A friend of Mrs PB and I is new to mountainbiking and has aquired an old but little used Trek 4300WSD. I have given it the once over and it seems pretty sound apart from having totally crap front forks fitted. They are Suntour with coil springs which I can only compress about an inch by really pushing them hard, they should have about 3 inches of travel. I have unscrewed the top caps and they compress right down so they aren't bent or sticking, is there any low cost way of getting these forks to actually soften up as she is complaining of sore wrists and back and it is affecting her enjoyment of riding rougher ground. I don't know why Trek do this, surely an equally cheap pair of air forks would give a wider adjustment range on what is a bike designed for women. Is the only option to buy some new forks, if so what air sprung options are there that dont cost more than the bike is worth, I guess I could persuade her to part with about £100 to make the bike easier to ride.
Assuming it's a relatively small frame I have a pair of Fox F100 RLT's with a 165mm steerer that I'd do for that and they'd be a lot better than the Suntours. email in profile.
If not - I'd keep an eye on the classifieds for old SIDS or REBA's.
Thanks for the reply, just measured the current one and it is 185mm so no good I'm afraid. Take your point about old SIDs, a pair of those would be perfect.

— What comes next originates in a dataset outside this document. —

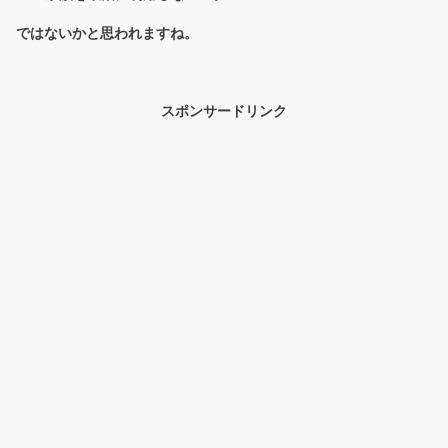
ではないかと思われますね。
スポンサードリンク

take a spring out(i`m presuming there's one in each leg) 🙂
I have some rock shox tora 318 100mm air (the good ones with proper motion control and alloy steerer) with a long enough steerer if your interested.
+1 for removing a spring. tried this on a suntour a few years back and was much better. try either side as some forks have damping in one side only and work better depending on which spring is removed.
Just been doing a bit of "fettling" They aren't Suntours at all 🙄 they are RST Gilas proudly emblazoned with Womens specific soft spring (my arse) took the left hand spring out which definitely softens the thing but there doesn't seem to be any damping at all, then tried taking the right spring out (i.e swapping sides) and the same thing. Is there a chance that there are no damping arrangements on this fork? I've taken it for a spin and it seems better with 1 spring in, will it be ok, I know some Marzocchis have this but I guess thats by design.